Colocaram novamente a rupa imunda, suja de lama e sangue, e o aprontaram para o
grande espetáculo que seria a sua apresentação aos jornalistas.
A
versão oficial seria a de que fora morto num confronto armado, porém com o
testemunho de dezenas de camponeses de La Higuera eu viram Guevara caminhando
por alguns quilômetros até a pequena vila , o governo decidiu anunciar que o
argentino morreu devido a ferimentos em combate. A versão circulou por algumas horas até que
deram-se conta de que ninguém marcha por dois quilômetros com oito tiros no
peito. Então o presidente da Bolívia general René Barrientos confiante na
popularidade da execução, assumiu que aordem fora sua de executar Guevara.
Começou
a discussão, a portas fechadas, sobre as consequências de um funeral e da
peregrinação que seria de comunistas ao seu túmulo. Enuanto deliberavam os
militares informaram Buenos Aires e Brasilia sobre todo o ocorrido.
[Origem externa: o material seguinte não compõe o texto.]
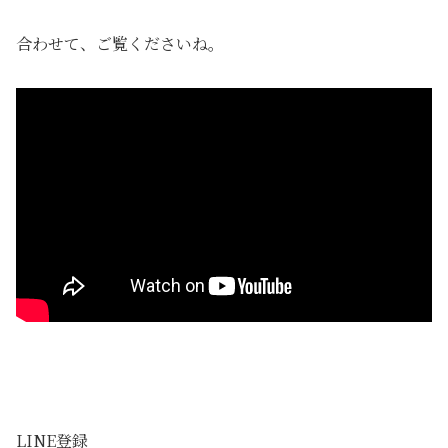
合わせて、ご覧くださいね。
LINE登録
Os dois
governos ofereceram a Barrientos toda ajuda de que precisasse. No palácio da
Alvorada o alívio foi evidente. Semanas antes os militares brasileiros tinham
sido informados de que uma das possíveis
missões na Bolívia do intelectual francês Régis Debray, naquele momento já
preso e julgado pela justiça militar, era servir de elo entre Havana, Che
Guevara e Carlos Marighella.
Dona
Martina chora de novo.
―
A Palestina está vivendo o que já vivemos na América.
―
O que você disse vó?
―
Nada, minha querida. Estou falando com os meus botões.
Seca
as lágrimas com a ponta dos dedos. Uma raio de sol brilhante entra pela janela e ilumina seu
rosto molhado, que ela tenta esconder da garota. Valentina lhe mostra os
recortes da revista e, com sua pequena mãozinha, ajuda a secar
a sua face.
―
Vó, vamos guardar as revistas e comer bolo de chocolate?